Sasa Macura

Personal information
- Full name: Sasa Macura
- Date of birth: 28 November 1991 (age 34)
- Place of birth: Knin, Croatia
- Position: Midfielder

Youth career
- Dee Why Swans
- Northern Tigers
- APIA Leichhardt Tigers
- Bonnyrigg White Eagles

Senior career*
- Years: Team / Apps / (Gls)
- 2010–2013: MTK Budapest / 4 / (0)
- 2010–2011: MTK Budapest II / 33 / (1)
- 2013: → Szigetszentmiklósi (loan) / 3 / (0)
- 2014–2016: Blacktown City / 71 / (11)
- 2017–2018: Manly United / 44 / (3)
- 2019: Rockdale City / 20 / (1)
- 2020: Manly United / 2 / (0)

= Sasa Macura =

Australian football player (born 1991)

Sasa Macura is an Australian football (soccer) player who plays as a midfielder for Manly United in the National Premier Leagues NSW.

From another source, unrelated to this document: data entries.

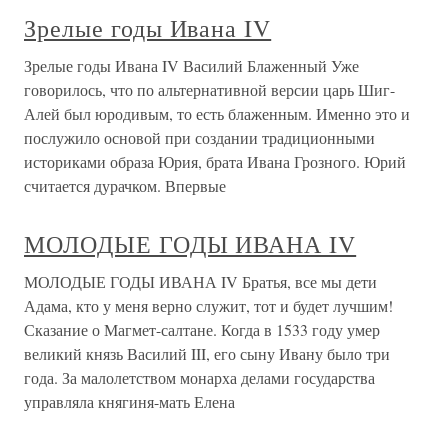
Зрелые годы Ивана IV
Зрелые годы Ивана IV Василий Блаженный Уже
говорилось, что по альтернативной версии царь Шиг-
Алей был юродивым, то есть блаженным. Именно это и
послужило основой при создании традиционными
историками образа Юрия, брата Ивана Грозного. Юрий
считается дурачком. Впервые
МОЛОДЫЕ ГОДЫ ИВАНА IV
МОЛОДЫЕ ГОДЫ ИВАНА IV Братья, все мы дети
Адама, кто у меня верно служит, тот и будет лучшим!
Сказание о Магмет-салтане. Когда в 1533 году умер
великий князь Василий III, его сыну Ивану было три
года. За малолетством монарха делами государства
управляла княгиня-мать Елена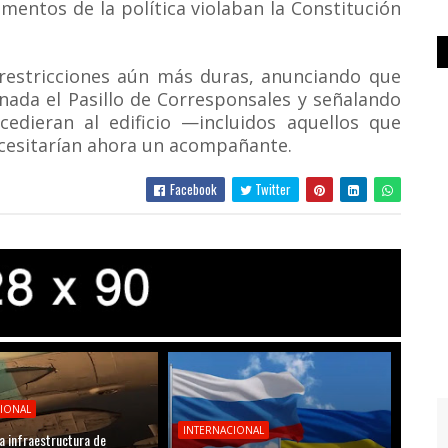
mentos de la política violaban la Constitución
restricciones aún más duras, anunciando que
nada el Pasillo de Corresponsales y señalando
cedieran al edificio —incluidos aquellos que
ecesitarían ahora un acompañante.
Facebook
Twitter
CIONAL
INTERNACIONAL
a infraestructura de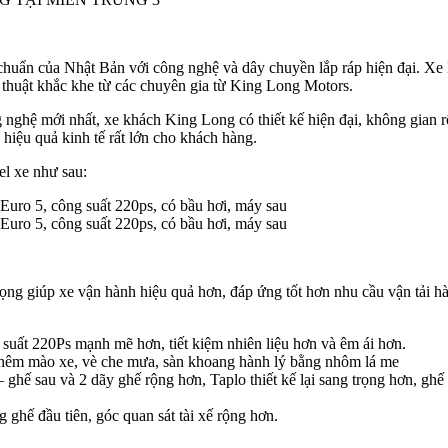
 chuẩn của Nhật Bản với công nghệ và dây chuyền lắp ráp hiện đại. X
 thuật khắc khe từ các chuyên gia từ King Long Motors.
ghệ mới nhất, xe khách King Long có thiết kế hiện đại, không gian rộ
g hiệu quả kinh tế rất lớn cho khách hàng.
el xe như sau:
uro 5, công suất 220ps, có bầu hơi, máy sau
uro 5, công suất 220ps, có bầu hơi, máy sau
ọng giúp xe vận hành hiệu quả hơn, đáp ứng tốt hơn nhu cầu vận tải h
uất 220Ps mạnh mẽ hơn, tiết kiệm nhiên liệu hơn và êm ái hơn.
ị thêm mào xe, vè che mưa, sàn khoang hành lý bằng nhôm lá me
– ghế sau và 2 dãy ghế rộng hơn, Taplo thiết kế lại sang trọng hơn, gh
 ghế đầu tiên, góc quan sát tài xế rộng hơn.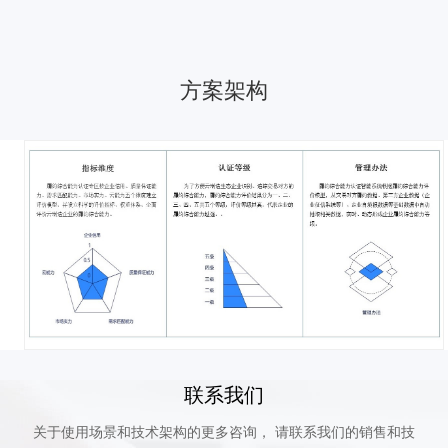
方案架构
联系我们
关于使用场景和技术架构的更多咨询， 请联系我们的销售和技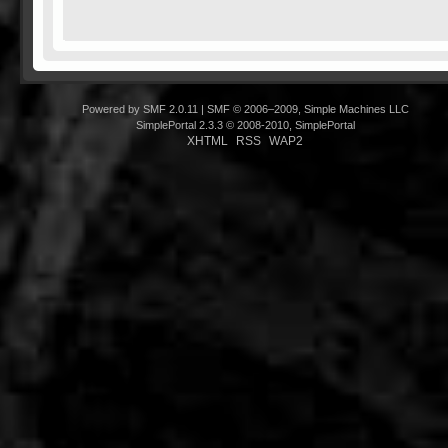
Powered by SMF 2.0.11
|
SMF © 2006–2009, Simple Machines LLC
SimplePortal 2.3.3 © 2008-2010, SimplePortal
XHTML
RSS
WAP2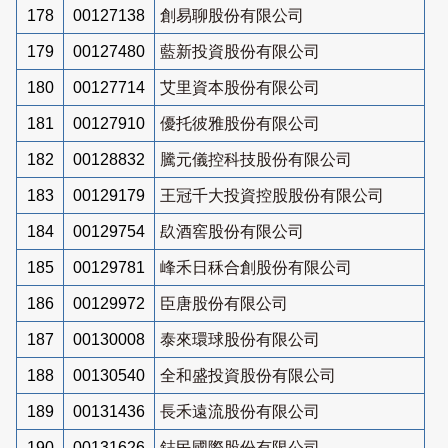
178
00127138
創易聊股份有限公司
179
00127480
藍新投資股份有限公司
180
00127714
艾里資本股份有限公司
181
00127910
優托彼雅股份有限公司
182
00128832
騰元儀控科技股份有限公司
183
00129179
王冠千大投資控股股份有限公司
184
00129754
镹酒窖股份有限公司
185
00129781
峰禾日秝合創股份有限公司
186
00129972
臣唐股份有限公司
187
00130008
泰來環球股份有限公司
188
00130540
全和盛投資股份有限公司
189
00131436
長禾遠流股份有限公司
190
00131626
鋕民國際股份有限公司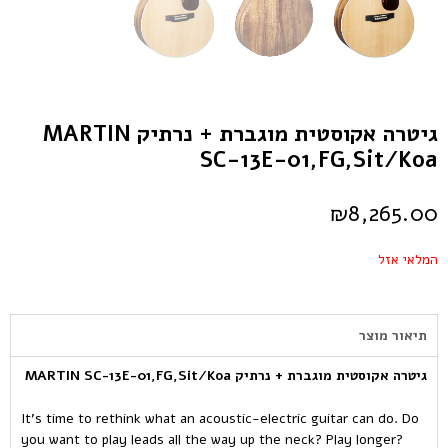
גיטרה אקוסטית מוגברת + נרתיק MARTIN
SC-13E-01,FG,Sit/Koa
₪
8,265.00
המלאי אזל
תיאור מוצר
גיטרה אקוסטית מוגברת + נרתיק MARTIN SC-13E-01,FG,Sit/Koa
It’s time to rethink what an acoustic-electric guitar can do. Do
you want to play leads all the way up the neck? Play longer?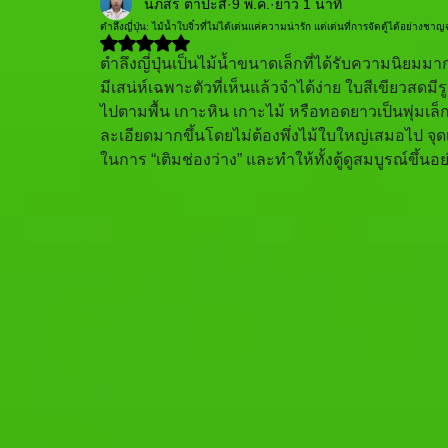
นภสร ตาปะสี
9 พ.ค.
ยาว 1 นาที
ตำลึงญี่ปุ่น: ไม้น้ำใบจิ๋วที่ไม่ได้เด่นแค่ความน่ารัก แต่เด่นที่การจัดตู้ได้อย่างช
ได้รับ NaN เต็ม 5 ดาว
ตำลึงญี่ปุ่นเป็นไม้น้ำขนาดเล็กที่ได้รับความนิยม
มีเสน่ห์เฉพาะตัวที่เห็นแล้วจำได้ง่าย ใบสีเขียวสด
ไปตามพื้น เกาะหิน เกาะไม้ หรือทอดยาวเป็นพุ่มเล็ก 
ละเอียดมากขึ้นโดยไม่ต้องพึ่งไม้ใบใหญ่เสมอไป จุด
ในการ “เติมช่องว่าง” และทำให้ทั้งตู้ดูสมบูรณ์ขึ้นอ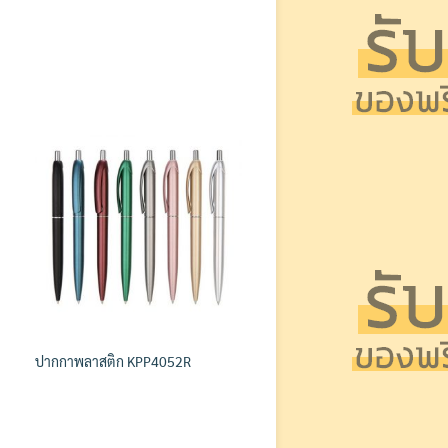
ปากกาพลาสติก KPP4052R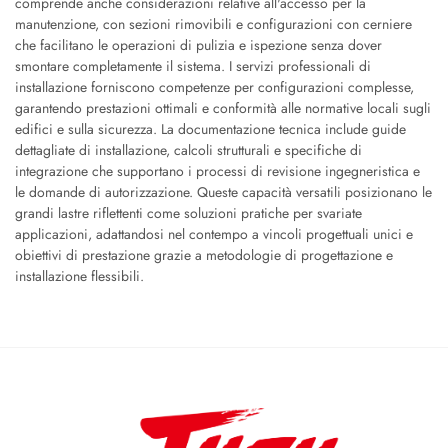
comprende anche considerazioni relative all'accesso per la
manutenzione, con sezioni rimovibili e configurazioni con cerniere
che facilitano le operazioni di pulizia e ispezione senza dover
smontare completamente il sistema. I servizi professionali di
installazione forniscono competenze per configurazioni complesse,
garantendo prestazioni ottimali e conformità alle normative locali sugli
edifici e sulla sicurezza. La documentazione tecnica include guide
dettagliate di installazione, calcoli strutturali e specifiche di
integrazione che supportano i processi di revisione ingegneristica e
le domande di autorizzazione. Queste capacità versatili posizionano le
grandi lastre riflettenti come soluzioni pratiche per svariate
applicazioni, adattandosi nel contempo a vincoli progettuali unici e
obiettivi di prestazione grazie a metodologie di progettazione e
installazione flessibili.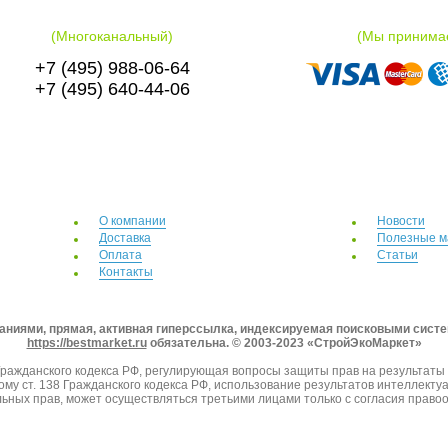
(Многоканальный)
(Мы принима
+7 (495) 988-06-64
+7 (495) 640-44-06
О компании
Новости
Доставка
Полезные м
Оплата
Статьи
Контакты
аниями, прямая, активная гиперссылка, индексируемая поисковыми сист
https://bestmarket.ru
обязательна. © 2003-2023 «СтройЭкоМаркет»
 Гражданского кодекса РФ, регулирующая вопросы защиты прав на результаты 
ому ст. 138 Гражданского кодекса РФ, использование результатов интеллект
ьных прав, может осуществляться третьими лицами только с согласия право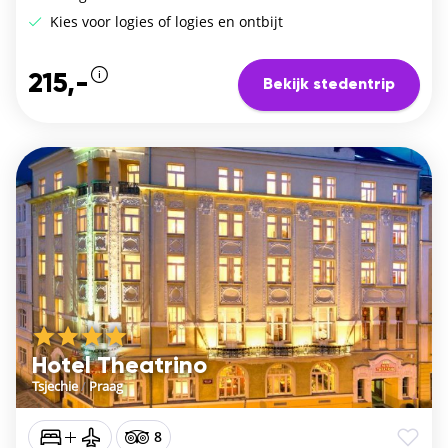
Kies voor logies of logies en ontbijt
215,-
Bekijk stedentrip
Hotel Theatrino
Tsjechie
/
Praag
8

Born in Australia, Macura played youth football for Northern Tigers, APIA Leichhardt and Bonnyrigg White Eagles before moving to Hungary. There, he made his professional debut for MTK Budapest as well as playing in the Nemzeti Bajnokság II for MTK's reserve team and Szigetszentmiklósi. In 2014, he returned to Australia to play for Blacktown City. He moved to Manly United in 2017.

== Early life ==
Macura was born in Knin, Croatia. He moved to Sydney as a child and attended Narrabeen Sports High School. He first played football for Dee Why Swans on Sydney's Northern Beaches.

== Club career ==
Macura played youth football for Northern Tigers FC, APIA Leichhardt Tigers and Bonnyrigg White Eagles.

Aged 18, Macura moved to Europe, initially to trial with Serbian club FK Vojvodina, where he was offered a contract. However, on the advice of his manager, Macura instead accepted a contract with Hungarian Nemzeti Bajnokság I club MTK Budapest. He made his competitive first-team debut for MTK in the 2010–11 Ligakupa in a loss to fellow top-tier side Vasas in July 2010. In early 2013, Macura moved on loan to Szigetszentmiklósi in the Nemzeti Bajnokság II.

In 2014, Macura returned to Sydney to play for Blacktown City in the National Premier Leagues NSW.